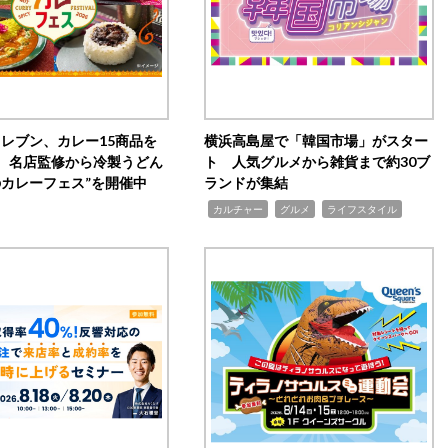
イレブン、カレー15商品を
横浜高島屋で「韓国市場」がスター
 名店監修から冷製うどん
ト 人気グルメから雑貨まで約30ブ
のカレーフェス”を開催中
ランドが集結
,
,
,
カルチャー
グルメ
ライフスタイル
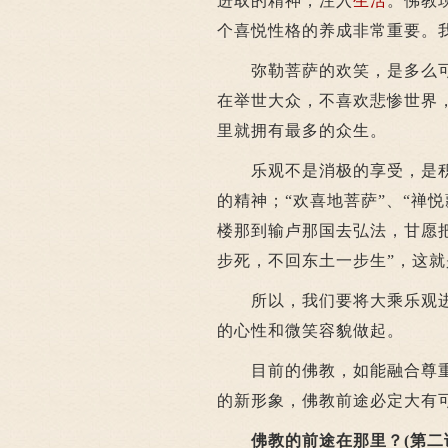
进取的精神，注入
生活
。佛教
个喜悦性格的养成非常重要。
弥勒菩萨的欢笑，是多么可
在举世大众，不喜欢悲惨世界
里就拥有最多的众生。
乐观不是消极的享受，是积极
的精神；“欢喜地菩萨”、“禅
楼那到输卢那国去弘法，甘愿
步死，不回东土一步生”，这
所以，我们要将大乘乐观进
的心性和微笑容貌做起。
目前的佛教，如能融合尊重
的新形象，佛教前途必定大有
佛教的前途在那里？(第二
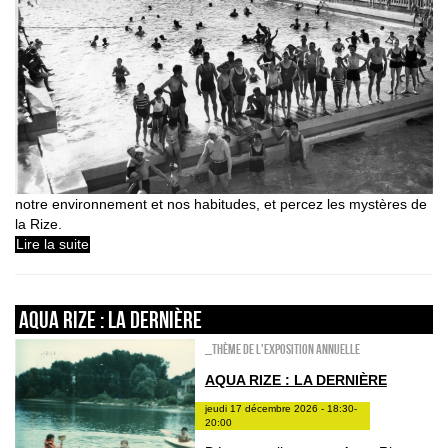
notre environnement et nos habitudes, et percez les mystères de
la Rize.
Lire la suite
Aqua Rize : la dernière
_Thème de l'exposition annuelle
AQUA RIZE : LA DERNIÈRE
jeudi 17 décembre 2026 - 18:30-
20:00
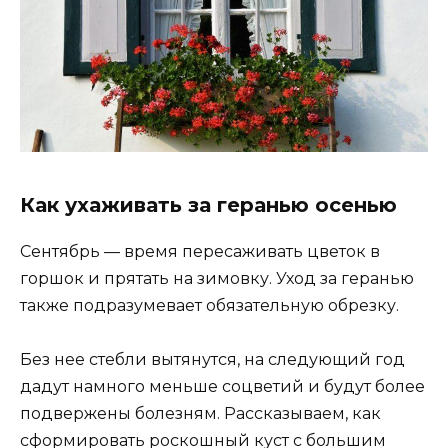
Как ухаживать за геранью осенью
Сентябрь — время пересаживать цветок в
горшок и прятать на зимовку. Уход за геранью
также подразумевает обязательную обрезку.
Без нее стебли вытянутся, на следующий год
дадут намного меньше соцветий и будут более
подвержены болезням. Рассказываем, как
сформировать роскошный куст с большим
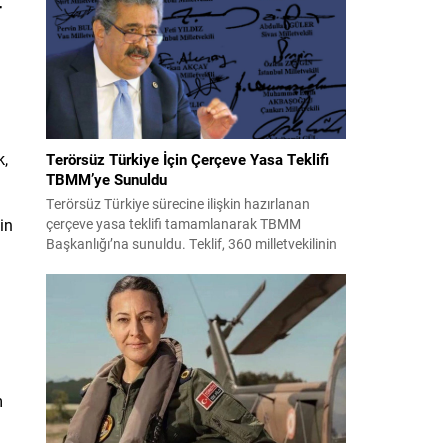
alındı. Emniyet Genel Müdürlüğü Narkotik
r
Suçlarla Mücadele Başkanlığı ile Cumhuriyet
Başsavcılıkları koordinasyonunda yürütülen
çalışmalarda, 71 ilde uyuşturucu ticareti
yapanlara yönelik eş zamanlı müdahaleler...
k,
Terörsüz Türkiye İçin Çerçeve Yasa Teklifi
TBMM’ye Sunuldu
Terörsüz Türkiye sürecine ilişkin hazırlanan
in
çerçeve yasa teklifi tamamlanarak TBMM
Başkanlığı’na sunuldu. Teklif, 360 milletvekilinin
imzasını taşıyor ve AK Parti, MHP, DEM Parti,
CHP ile Yeni Yol grubundan milletvekillerinin
desteğiyle hazırlandı. Çerçeve düzenleme kısa
süre içinde Adalet Komisyonu’nda görüşülecek
ve Genel Kurul gündemine alınması bekleniyor.
Teklifin TBMM’de ele alınmasıyla süreçte...
m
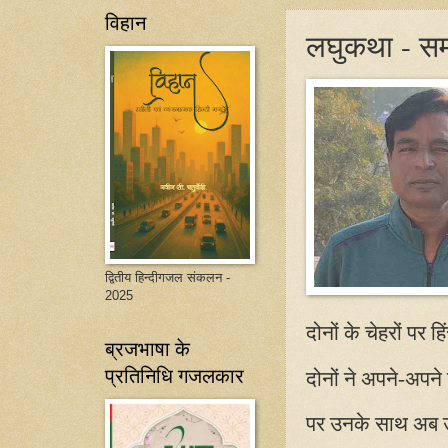
विहान
लघुकथा - सम
द्वितीय हिन्दीगजल संकलन -
2025
दोनों के चेहरों पर
ब्रजभाषा के
प्रतिनिधि गजलकार
दोनों ने अपने-अपन
पर उनके साथ अब उन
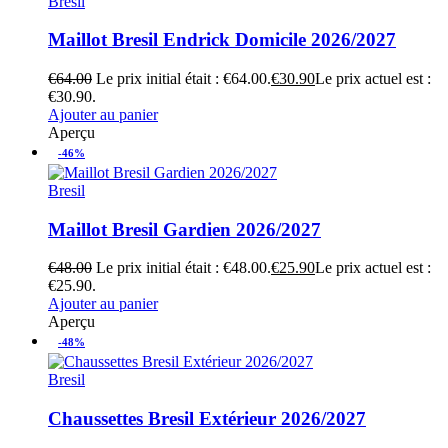
Bresil
Maillot Bresil Endrick Domicile 2026/2027
€
64.00
Le prix initial était : €64.00.
€
30.90
Le prix actuel est :
€30.90.
Ajouter au panier
Aperçu
-46%
Bresil
Maillot Bresil Gardien 2026/2027
€
48.00
Le prix initial était : €48.00.
€
25.90
Le prix actuel est :
€25.90.
Ajouter au panier
Aperçu
-48%
Bresil
Chaussettes Bresil Extérieur 2026/2027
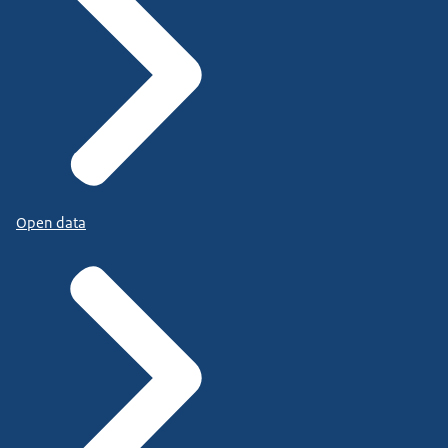
Open data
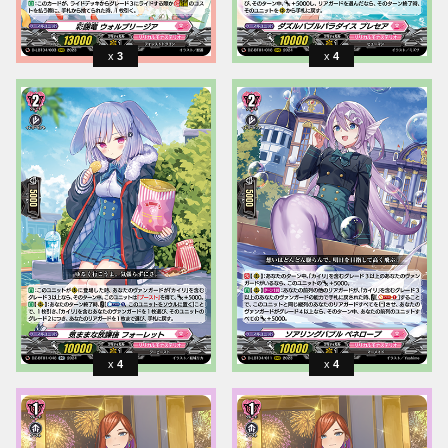
3
4
4
4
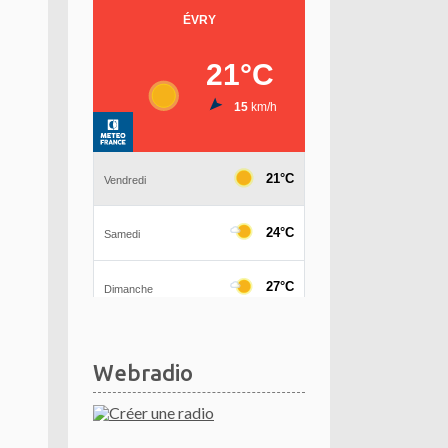
Webradio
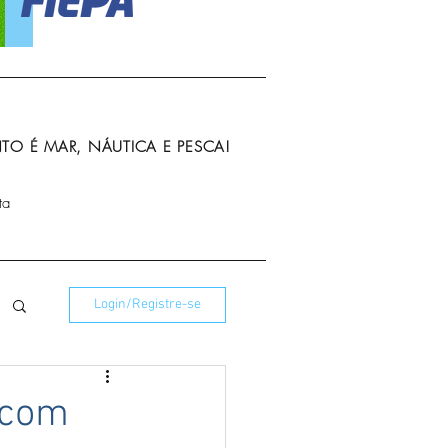
O É MAR, NÁUTICA E PESCA!
ta
Login/Registre-se
 com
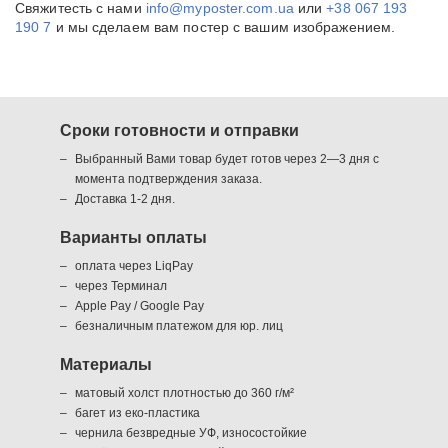
Свяжитесть с нами
info@myposter.com.ua
или
+38 067 193
190 7
и мы сделаем вам постер с вашим изображением.
Сроки готовности и отправки
Выбранный Вами товар будет готов через 2—3 дня с
момента подтверждения заказа.
Доставка 1-2 дня.
Варианты оплаты
оплата через LiqPay
через Терминал
Apple Pay / Google Pay
безналичным платежом для юр. лиц
Материалы
матовый холст плотностью до 360 г/м²
багет из еко-пластика
чернила безвредные УФ, износостойкие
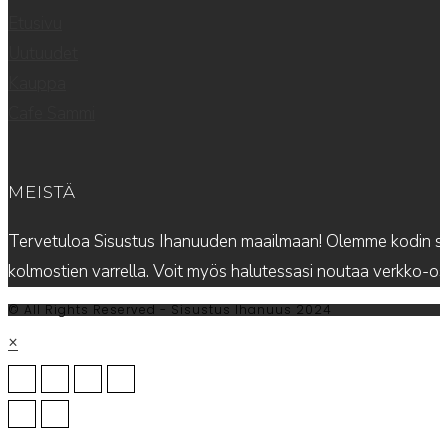
Etusivu
Uutuudet
Kauppa
Cafe Sammi
MEISTÄ
Tervetuloa Sisustus Ihanuuden maailmaan! Olemme kodin sis
kolmostien varrella. Voit myös halutessasi noutaa verkko-
© All Rights Reserved - Sisustus Ihanuus 2024
×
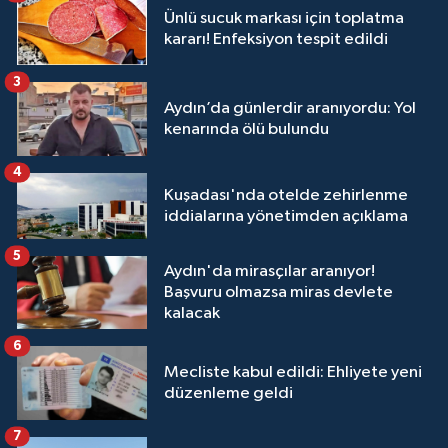
Ünlü sucuk markası için toplatma
kararı! Enfeksiyon tespit edildi
3
Aydın’da günlerdir aranıyordu: Yol
kenarında ölü bulundu
4
Kuşadası'nda otelde zehirlenme
iddialarına yönetimden açıklama
5
Aydın'da mirasçılar aranıyor!
Başvuru olmazsa miras devlete
kalacak
6
Mecliste kabul edildi: Ehliyete yeni
düzenleme geldi
7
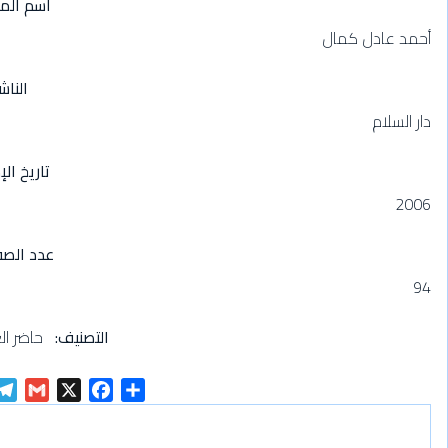
اسم الم
أحمد عادل كمال
الناش
دار السلام
تاريخ الإ
2006
عدد الص
94
التصنيف
حاضر ال
G
X
F
S
m
a
h
a
c
a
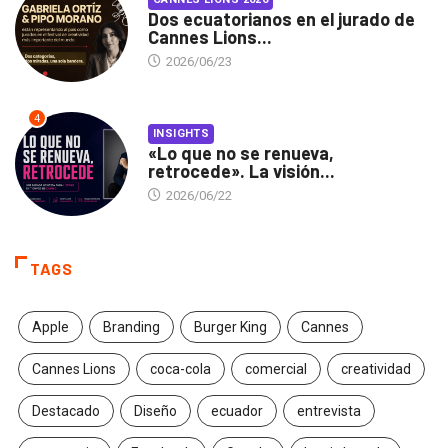
Dos ecuatorianos en el jurado de
Cannes Lions...
2026/06/23
4
INSIGHTS
«Lo que no se renueva,
retrocede». La visión...
2026/06/22
TAGS
Apple
Branding
Burger King
Cannes
Cannes Lions
coca-cola
comercial
creatividad
Destacado
Diseño
ecuador
entrevista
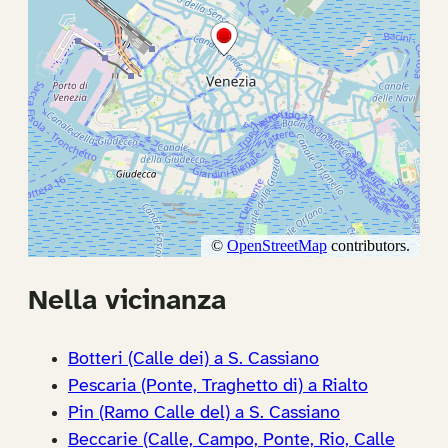
Nella vicinanza
Botteri (Calle dei) a S. Cassiano
Pescaria (Ponte, Traghetto di) a Rialto
Pin (Ramo Calle del) a S. Cassiano
Beccarie (Calle, Campo, Ponte, Rio, Calle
--
## Problem to work on
Take the entries above and copy out all lines with the string "геранью".

## Solution
Как ухаживать за геранью осенью
горшок и прятать на зимовку. Уход за геранью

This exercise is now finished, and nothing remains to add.